It doesn't help that West Lafayette is a very racist place in my experience. I'm white and a native speaker of American English. On my first day of teaching at Purdue I introduced myself to the class and a student asked, "Are you an American? Do you speak English?" At the time West Lafayette had a confusing road system for a small town. Lots of 5-way intersections and one way streets. I was late to a dental appointment and apologized to the dentist's secretary. I explained that I had a hard time figuring out how to get to the place. She responded, "Yeah, the road system here was designed by a drunk Indian." I'm certain living in Indiana exacerbated the situation.
White people office workers Japan are of course not the same as black mathematicians in the U.S., but I don't believe that it's not contributing to the problem if it occurs.
Want to learn math but come from a poor neighborhood? Good luck. You’re probably locked in a school system with bad teachers and few if any math courses beyond calculus.
Even if you’re talented you probably know 0 people that can help you. Now your growth is prematurely stunted.
That kid from a better off family that shows talent in math? Probably get recognized for it from an early age and gets tutors and advanced training. Probably already completed proof based courses in analysis, algebra by the time they completed high school. They get into better schools and have ahead start. Even if they are just as talented as you the poor kid.
I've read and listened to a number of accounts about how peers in poor neighborhoods are the biggest barrier to academic achievement.

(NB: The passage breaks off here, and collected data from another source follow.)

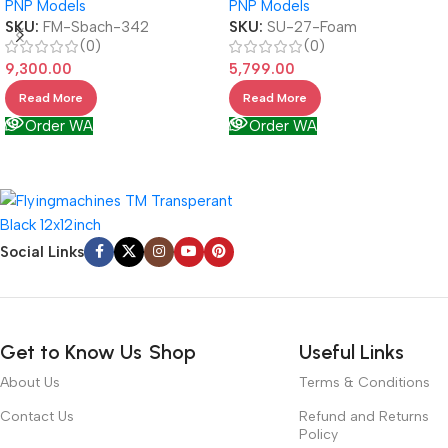
PNP Models
PNP Models
SKU:
FM-Sbach-342
SKU:
SU-27-Foam
(0)
(0)
9,300.00
5,799.00
Read More
Read More
Order WA
Order WA
Social Links
Get to Know Us
Shop
Useful Links
About Us
Terms & Conditions
Contact Us
Refund and Returns
Policy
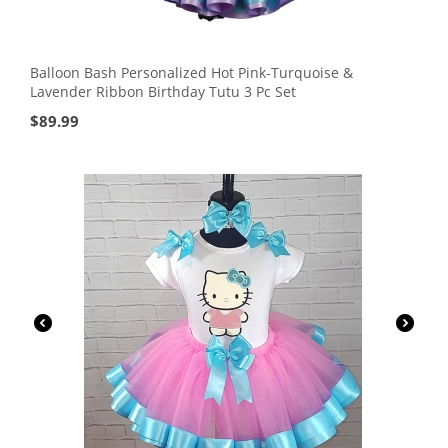
Balloon Bash Personalized Hot Pink-Turquoise &
Lavender Ribbon Birthday Tutu 3 Pc Set
$
89.99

Or worse, your peers punish you for your ability. In my personal experience, they can even tell you that you are sexually inadequate and somehow less essentially human. This feedback is all the worse, because it is genuinely believed by the one giving it.
There are cultural contexts where children form groups and help each other and offer moral support. Such social interaction seems to be attached to high performance in just about every human endeavor where skill and knowledge are important. One study found that Asian kids were very good at forming such peer groups to study math, and that African American children were much more prone to studying alone. Asian cultures are noteworthy, in that academic achievement is prized even by the poorer segments of society, though I've also known African Americans who are from families with such a subculture which prizes knowledge and academic achievement.
No. My peers told me I was sexually inadequate and less than essentially human. This was also mixed up with my having been molested be a peer in high school. As a result, I was pretty much unable to have a relationship until my late 20's, and even so it was hard to sustain a relationship long term for many years beyond that. (I'm happily married now, however.)
Insults and gaslighting with regards to one's sexuality are a particularly potent psychological weapon, and from what I've seen both as a direct participant and as an observer, some people from poorer backgrounds will actively punish those who are demonstrating academic excellence, or who are cultivating themselves in some other fashion. Such people are likely just a small percentage of the general populace. However, if one "sticks out" then that small percentage tends to find you more easily.
Living in a bad environment definitely does influence your success. Are there exceptions? Yes, plenty of them. But that doesn’t mean that there is no impact for majority of people.
In my case, this kind of discouragement actually helped me pursue a career in STEM, as it was the perfect excuse to leave my city, but I don't thinks this kind of environment is healthy and nurturing for someone's dreams.
This was my experience, and was challenging. At the time I was more inclined to the arts, but the problem is the same. Who can you talk to about the books you're reading (my particular passion)?
I don't doubt there is some personal bias that is at play too. As a PhD who isn't Black but isn't white or Asian, I face it too, but the personal challenges I face paled in comparison to the structural and purely economic challenges I had to overcome.
It's worse than that. You're probably locked in a broken family with bad parent(s). When your parent(s) don't care about your education because they are uneducated themselves, are poor role models (addicts, etc.), THAT sets you up for the failure fast track.
No amount of money going to schools and teachers can fix that at scale unless you basically make the school a boarding school and replace the parents with mentors and role models at said boarding school.
It's far from heart-breaking to hear the privileged grumble about such successes. In the system as it exists, only the extremely talented from poor, or racist, or rural environments stand a chance.
Is this common?
I used to have quite a lot of acne and it really got to my head. It of course did affect how people treated me, especially girls, because acne is not very attractive however after a while I probably read into things way more than I should. That people who were treating me the way they normally would or just happened to treat me badly because they had a bad day did treat me that way because of my acne.
Being the lone black guy in a research institution in a country like the US with that kind of history must be easy to start falling down that hole. Especially if there also exists people who are prejudiced or racist and expresses that as well.
A case mentioned from the article that gave me this vibe:
> “A couple of them were at a board writing something,” he recalled. “I went over and asked, ‘What are you guys working on?’”
> “We’re too far in to catch you up,” he said he was told.
I know personally, I used to feel very "in tune" to how people perceived me. I read a book on body language when I was younger, and would constantly analyze how people moved ("head tilted, they think this is interesting", "arms crossed, they're defensive"), etc. It went further than that - analyzing language etc.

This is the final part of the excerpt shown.